DuoLens: A Framework for Robust Detection of Machine-Generated Multilingual Text and Code
2510.18904v1
cs.CL, cs.AI, cs.IR, cs.LG
2025-10-24
Авторы:
Shriyansh Agrawal, Aidan Lau, Sanyam Shah, Ahan M R, Kevin Zhu, Sunishchal Dev, Vasu Sharma
Abstract
The prevalence of Large Language Models (LLMs) for generating multilingual
text and source code has only increased the imperative for machine-generated
content detectors to be accurate and efficient across domains. Current
detectors, predominantly utilizing zero-shot methods, such as Fast DetectGPT or
GPTZero, either incur high computational cost or lack sufficient accuracy,
often with a trade-off between the two, leaving room for further improvement.

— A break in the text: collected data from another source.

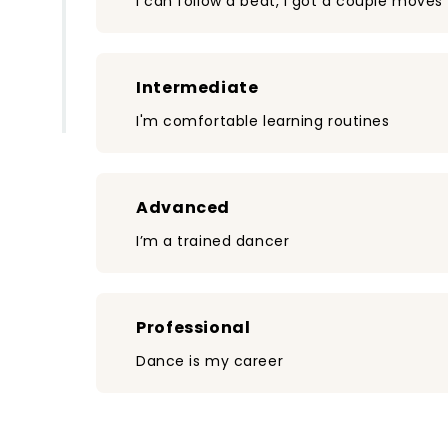
I can follow a beat, I got a couple moves
Intermediate
I'm comfortable learning routines
Advanced
I’m a trained dancer
Professional
Dance is my career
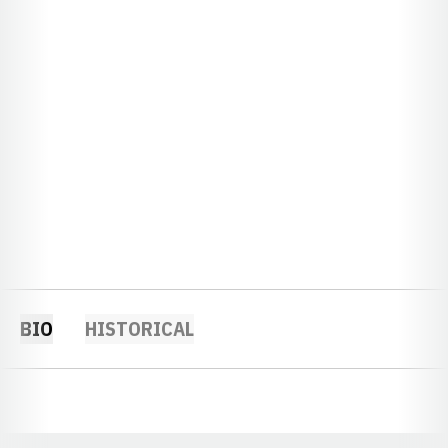
BIO
HISTORICAL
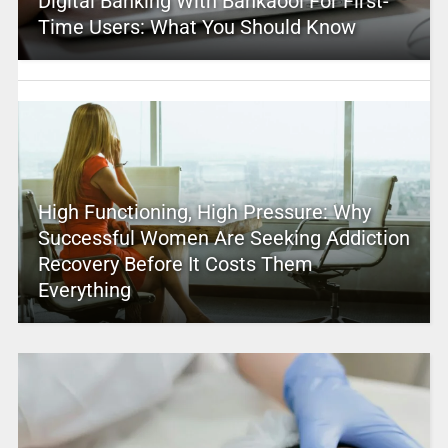
Digital Banking With Bankaool For First-
Time Users: What You Should Know
High Functioning, High Pressure: Why
Successful Women Are Seeking Addiction
Recovery Before It Costs Them
Everything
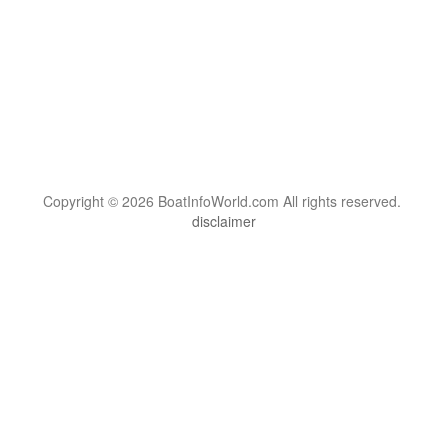
Copyright © 2026 BoatInfoWorld.com All rights reserved.
disclaimer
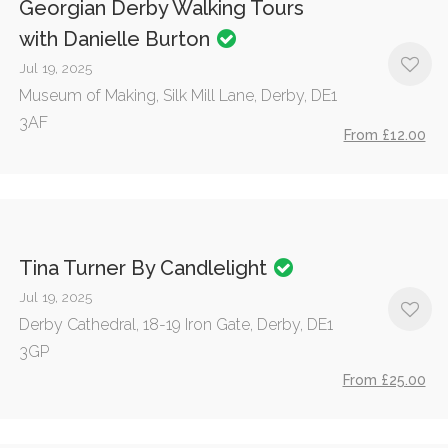
Georgian Derby Walking Tours
with Danielle Burton
Jul 19, 2025
Museum of Making, Silk Mill Lane, Derby, DE1
3AF
From £12.00
Tina Turner By Candlelight
Jul 19, 2025
Derby Cathedral, 18-19 Iron Gate, Derby, DE1
3GP
From £25.00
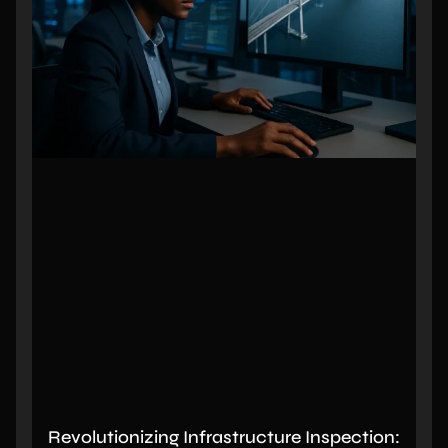
Revolutionizing Infrastructure Inspection:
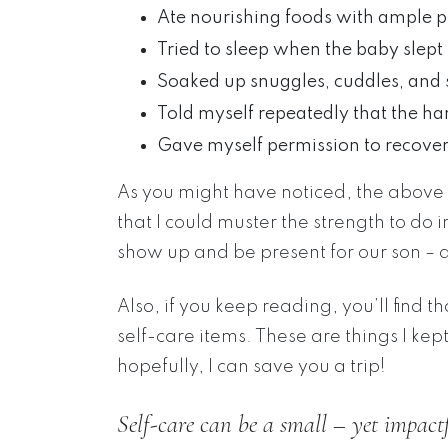
Ate nourishing foods with ample p
Tried to sleep when the baby slept
Soaked up snuggles, cuddles, and 
Told myself repeatedly that the ha
Gave myself permission to recove
As you might have noticed, the above lis
that I could muster the strength to do 
show up and be present for our son – a
Also, if you keep reading, you’ll find 
self-care items. These are things I ke
hopefully, I can save you a trip!
Self-care can be a small – yet impactf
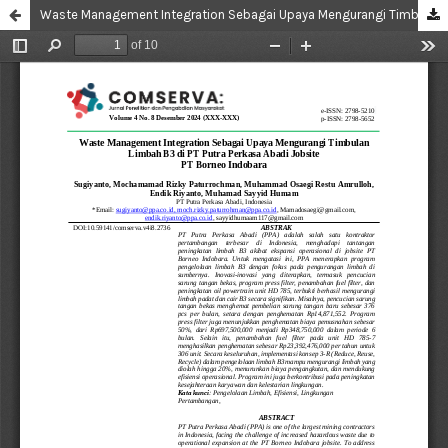
Waste Management Integration Sebagai Upaya Mengurangi Timbulan Limbah B3 di PT Putra Perkasa Abadi Jobsite PT Borneo Indobara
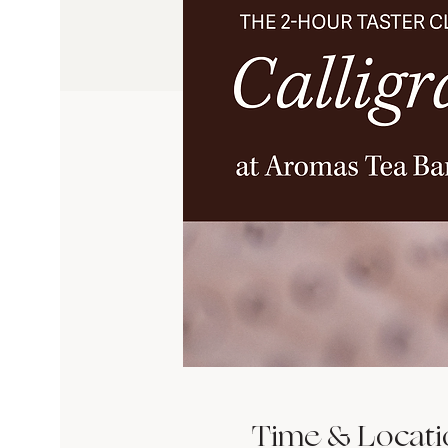
Time & Locati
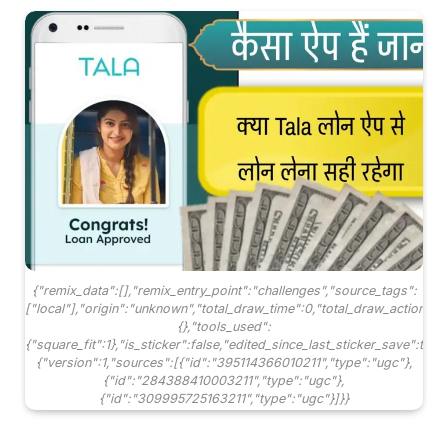
{"remix_data":[],"remix_entry_point":"challenges","source_tags":
["local"],"origin":"unknown","total_draw_time":0,"total_draw_actions"
{},"tools_used":
{"square_fit":1},"is_sticker":false,"edited_since_last_sticker_save":tru
{"version":1,"sources":[{"id":"395114366010211","type":"ugc"},
{"id":"284388410003211","type":"ugc"},
{"id":"309995725163211","type":"ugc"}]}}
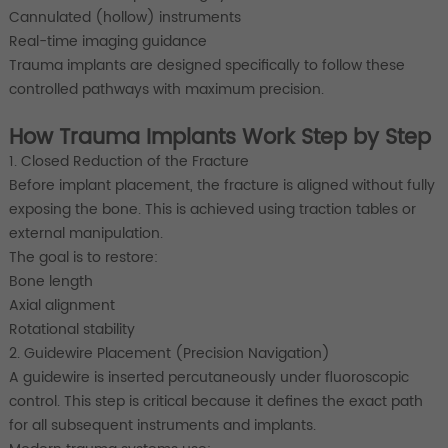
Cannulated (hollow) instruments
Real-time imaging guidance
Trauma implants are designed specifically to follow these
controlled pathways with maximum precision.
How Trauma Implants Work Step by Step
1. Closed Reduction of the Fracture
Before implant placement, the fracture is aligned without fully
exposing the bone. This is achieved using traction tables or
external manipulation.
The goal is to restore:
Bone length
Axial alignment
Rotational stability
2. Guidewire Placement (Precision Navigation)
A guidewire is inserted percutaneously under fluoroscopic
control. This step is critical because it defines the exact path
for all subsequent instruments and implants.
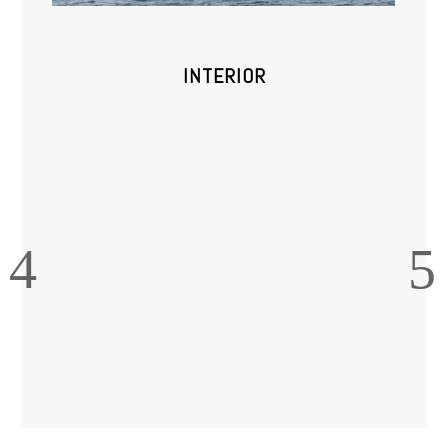
INTERIOR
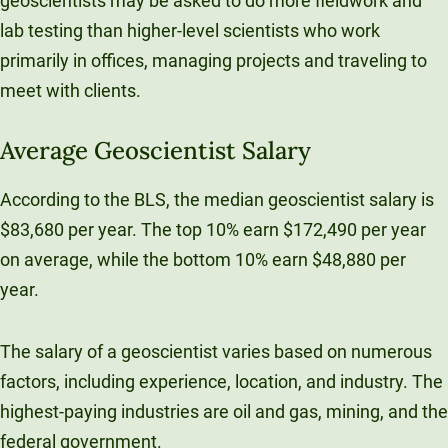
geoscientists may be asked to do more fieldwork and
lab testing than higher-level scientists who work
primarily in offices, managing projects and traveling to
meet with clients.
Average Geoscientist Salary
According to the BLS, the median geoscientist salary is
$83,680 per year. The top 10% earn $172,490 per year
on average, while the bottom 10% earn $48,880 per
year.
The salary of a geoscientist varies based on numerous
factors, including experience, location, and industry. The
highest-paying industries are oil and gas, mining, and the
federal government.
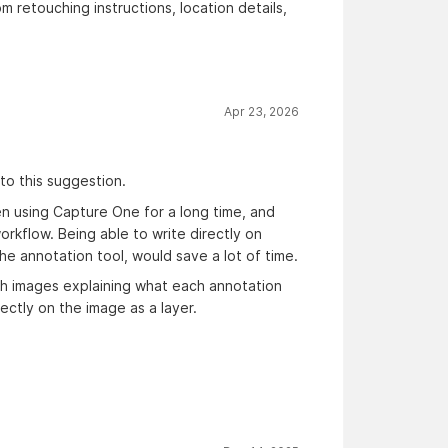
 retouching instructions, location details,
Apr 23, 2026
to this suggestion.
en using Capture One for a long time, and
orkflow. Being able to write directly on
he annotation tool, would save a lot of time.
th images explaining what each annotation
ectly on the image as a layer.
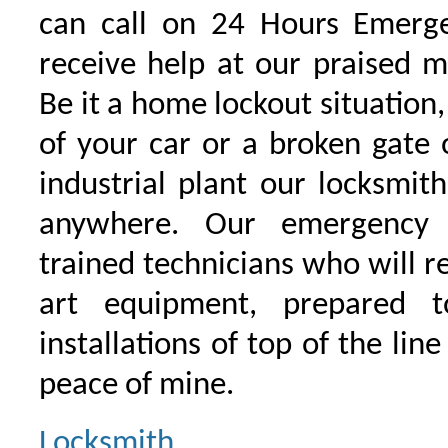
can call on 24 Hours Emerge
receive help at our praised 
Be it a home lockout situation,
of your car or a broken gate 
industrial plant our locksmit
anywhere. Our emergency 
trained technicians who will r
art equipment, prepared 
installations of top of the line
peace of mine.
Locksmith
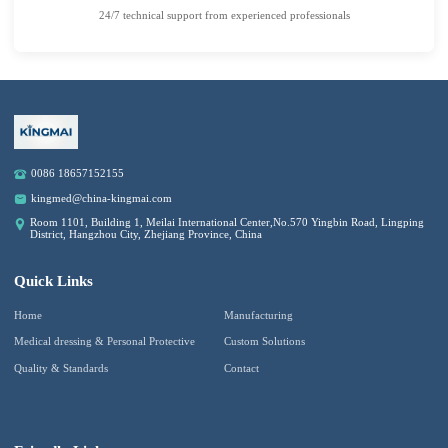
24/7 technical support from experienced professionals
0086 18657152155
kingmed@china-kingmai.com
Room 1101, Building 1, Meilai International Center,No.570 Yingbin Road, Lingping
District, Hangzhou City, Zhejiang Province, China
Quick Links
Home
Manufacturing
Medical dressing & Personal Protective
Custom Solutions
Quality & Standards
Contact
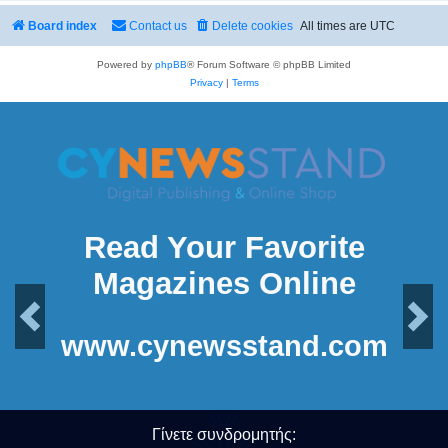
Board index
Contact us
Delete cookies
All times are
UTC
Powered by
phpBB
® Forum Software © phpBB Limited
Privacy
|
Terms
Read Your Favorite
Magazines Online
Previous
Next
www.cynewsstand.com
Γίνετε συνδρομητής:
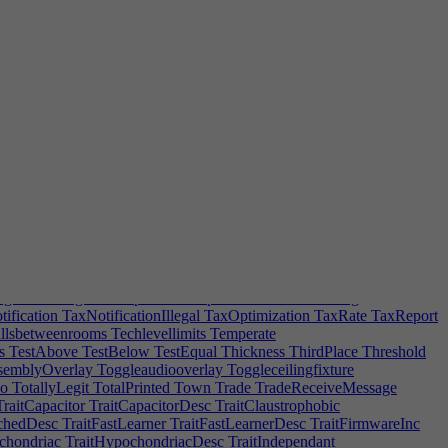
darytasks
SecondaryTaskTip
SecondaryTeamTip
SecondPlace
SendHome
SendHomeTip
ServerBandwidth
ServerDelegateError
unting|2
SERVICESPECDESCLaw|0
ERVICESPECDESCSupport|0
SERVICESPECDESCSupport|2
Short-tempered
ShortHair
Showering
Shrink
SickNotify
nglePlot
Sitting
Size
Skew
SkillComptHint
Skip
SkipLoadWarning
ocial
SocialIsolation
Socialization
SocialProblem
SocialProblemHint
|1
SOFTWAREDistributionplatform
SOFTWAREEmbeddedSystem
tem|1
SoftwarePortClass
SoftwarePrinting
SoftwareReviewHeader
rMessage
SpecSkill
SpecThreeBoost
SpeedBoostTip
quaremeters
SSRHint
StaffRoomAssignError
Stairs
nied
SteamUploadDirectoryError
SteamUploadFileType
StockNotifications
StockPubliclyListed
StopFollowing
Storecut
indow
SubscriptionBased
SubscriptionTip
Subsidiaries
Subsidiary
Warning
SubsidiaryOverworked
SubsidiaryRepError
s
SurveillanceNotification
Sweepselection
Synchronizing
rgetFPS
TargetFPSTip
TaskComplete
TaskLimitWarning
ification
TaxNotificationIllegal
TaxOptimization
TaxRate
TaxReport
lsbetweenrooms
Techlevellimits
Temperate
s
TestAbove
TestBelow
TestEqual
Thickness
ThirdPlace
Threshold
semblyOverlay
Toggleaudiooverlay
Toggleceilingfixture
o
TotallyLegit
TotalPrinted
Town
Trade
TradeReceiveMessage
raitCapacitor
TraitCapacitorDesc
TraitClaustrophobic
chedDesc
TraitFastLearner
TraitFastLearnerDesc
TraitFirmwareInc
chondriac
TraitHypochondriacDesc
TraitIndependant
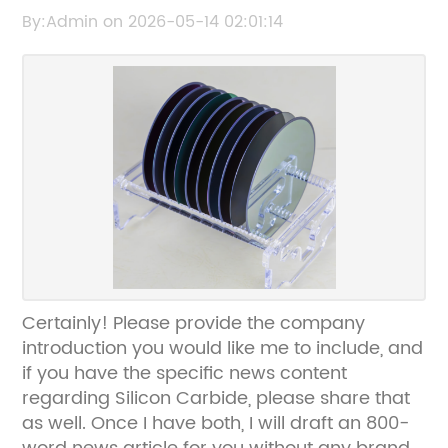
Applications Explained
By:Admin on 2026-05-14 02:01:14
Certainly! Please provide the company
introduction you would like me to include, and
if you have the specific news content
regarding Silicon Carbide, please share that
as well. Once I have both, I will draft an 800-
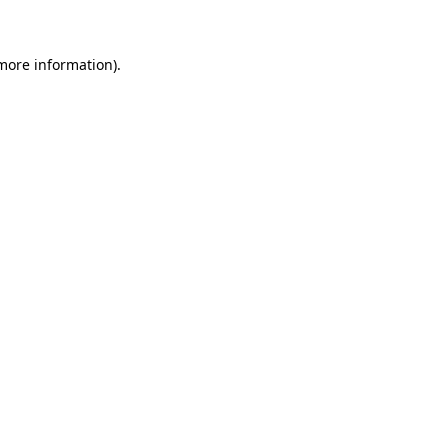
 more information)
.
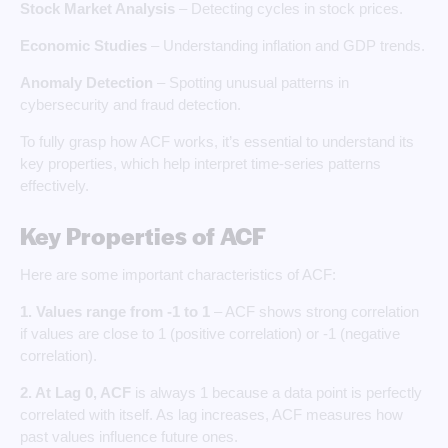
Stock Market Analysis
– Detecting cycles in stock prices.
Economic Studies
– Understanding inflation and GDP trends.
Anomaly Detection
– Spotting unusual patterns in
cybersecurity and fraud detection.
To fully grasp how ACF works, it’s essential to understand its
key properties, which help interpret time-series patterns
effectively.
Key Properties of ACF
Here are some important characteristics of ACF:
1.
Values range from -1 to 1
– ACF shows strong correlation
if values are close to 1 (positive correlation) or -1 (negative
correlation).
2. At Lag 0, ACF
is always 1 because a data point is perfectly
correlated with itself. As lag increases, ACF measures how
past values influence future ones.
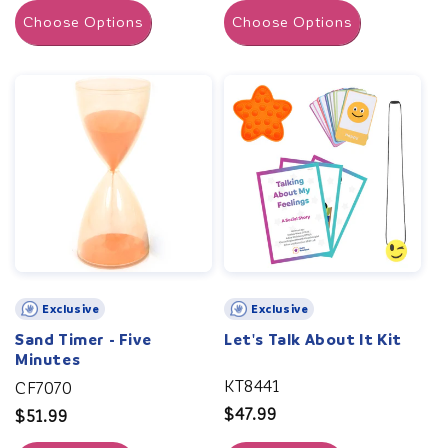
Choose Options
Choose Options
Exclusive
Exclusive
Sand Timer - Five
Let's Talk About It Kit
Minutes
KT8441
CF7070
Regular
$47.99
Regular
$51.99
price
price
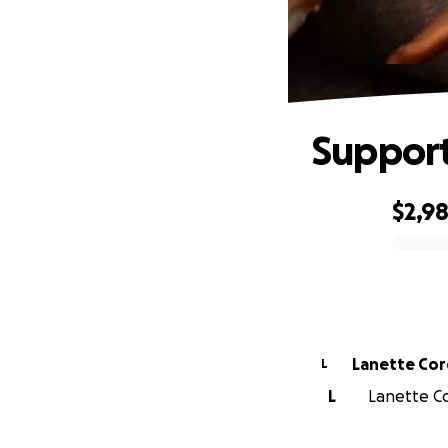
Support
$2,9
0% complete
Lanette Co
L
L
Lanette Co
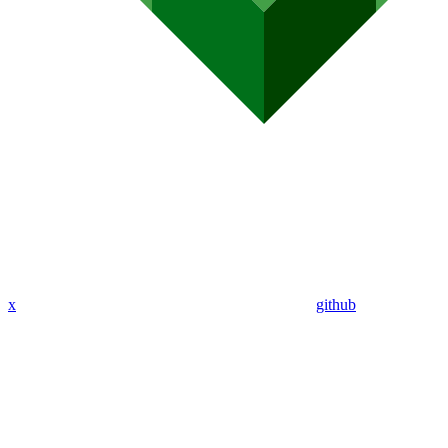
x
github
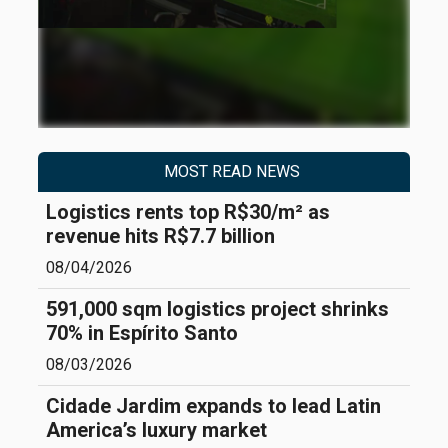
MOST READ NEWS
Logistics rents top R$30/m² as
revenue hits R$7.7 billion
08/04/2026
591,000 sqm logistics project shrinks
70% in Espírito Santo
08/03/2026
Cidade Jardim expands to lead Latin
America’s luxury market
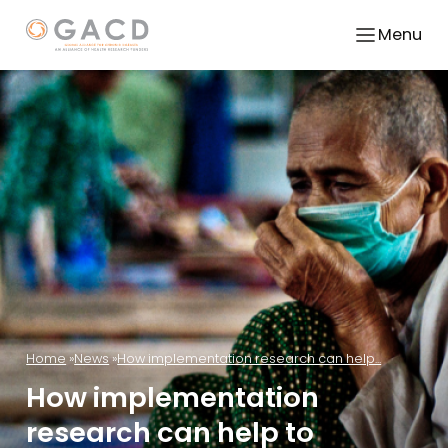
Menu
Home
News
How implementation research can help...
How implementation
research can help to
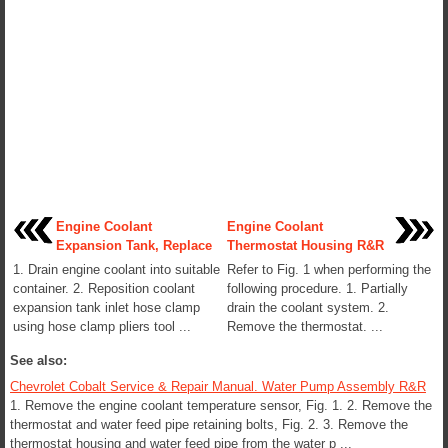
Engine Coolant
Engine Coolant
Expansion Tank, Replace
Thermostat Housing R&R
1. Drain engine coolant into suitable
Refer to Fig. 1 when performing the
container. 2. Reposition coolant
following procedure. 1. Partially
expansion tank inlet hose clamp
drain the coolant system. 2.
using hose clamp pliers tool ...
Remove the thermostat. ...
See also:
Chevrolet Cobalt Service & Repair Manual. Water Pump Assembly R&R
1. Remove the engine coolant temperature sensor, Fig. 1. 2. Remove the
thermostat and water feed pipe retaining bolts, Fig. 2. 3. Remove the
thermostat housing and water feed pipe from the water p ...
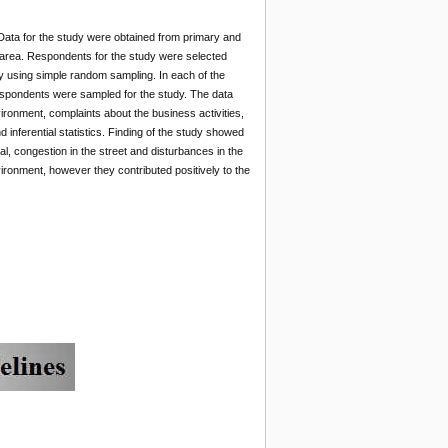
Data for the study were obtained from primary and
 area. Respondents for the study were selected
dy using simple random sampling. In each of the
 respondents were sampled for the study. The data
ironment, complaints about the business activities,
inferential statistics. Finding of the study showed
l, congestion in the street and disturbances in the
ronment, however they contributed positively to the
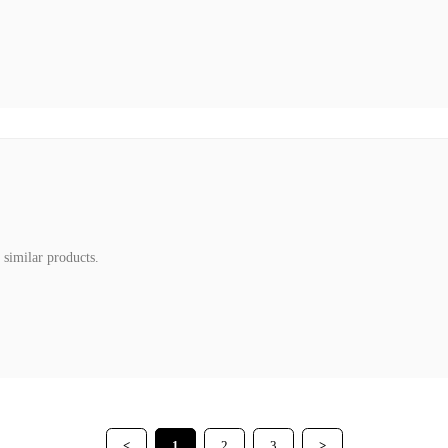
 similar products.
<
1
2
3
>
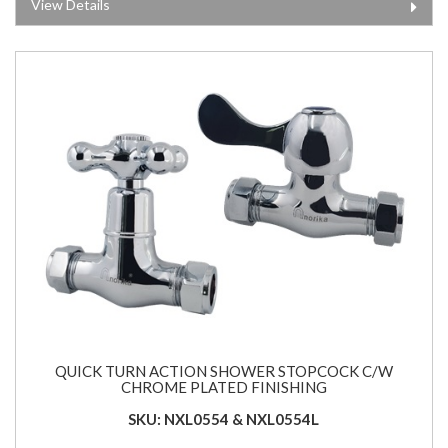
View Details
QUICK TURN ACTION SHOWER STOPCOCK C/W
CHROME PLATED FINISHING
SKU: NXL0554 & NXL0554L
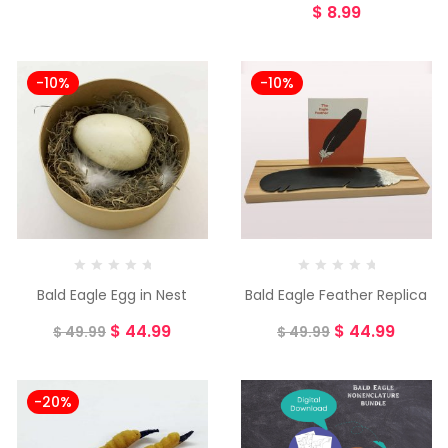
$
8.99
-10%
-10%
Bald Eagle Egg in Nest
Bald Eagle Feather Replica
$
44.99
$
44.99
$
49.99
$
49.99
-20%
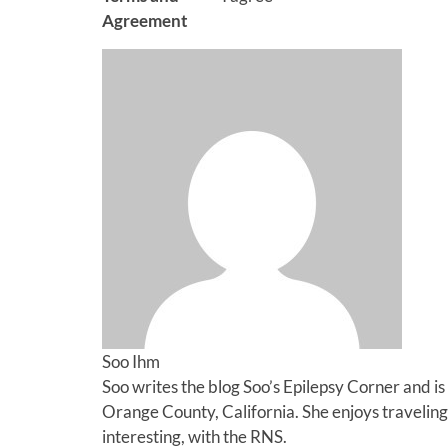
Agreement
Soo Ihm
Soo writes the blog Soo’s Epilepsy Corner and is 
Orange County, California. She enjoys traveling,
interesting, with the RNS.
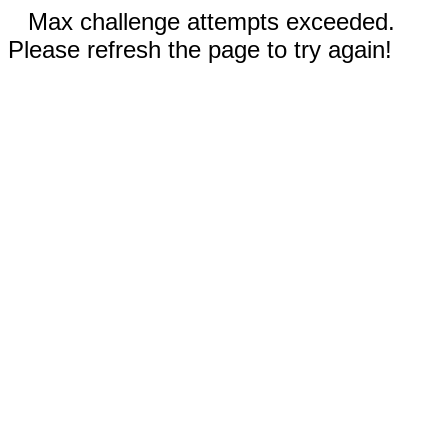
Max challenge attempts exceeded.
Please refresh the page to try again!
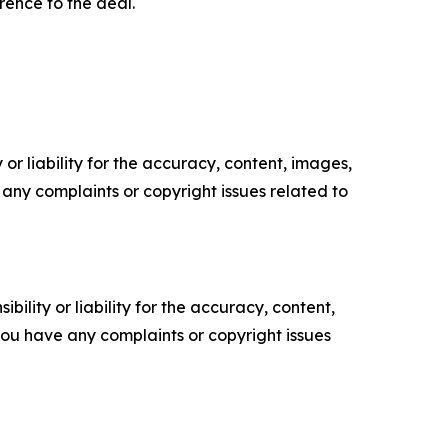
ence to the deal.
or liability for the accuracy, content, images,
ve any complaints or copyright issues related to
ility or liability for the accuracy, content,
f you have any complaints or copyright issues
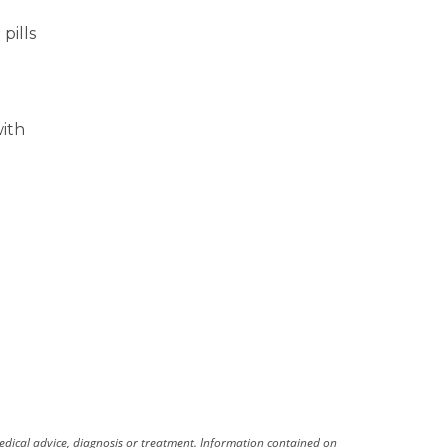
pills
with
medical advice, diagnosis or treatment. Information contained on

To address these gaps, we propose the fine-tuning of encoder-only Small
Language Models (SLMs), in particular, the pre-trained models of RoBERTA and
CodeBERTa using specialized datasets on source code and other natural language
to prove that for the task of binary classification, SLMs outperform LLMs by a
huge margin whilst using a fraction of compute. Our encoders achieve AUROC $=
0.97$ to $0.99$ and macro-F1 $0.89$ to $0.94$ while reducing latency by
$8$-$12\times$ and peak VRAM by $3$-$5\times$ at $512$-token inputs. Under
cross-generator shifts and adversarial transformations (paraphrase,
back-translation; code formatting/renaming), performance retains $\geq 92%$ of
clean AUROC. We release training and evaluation scripts with seeds and configs;
a reproducibility checklist is also included.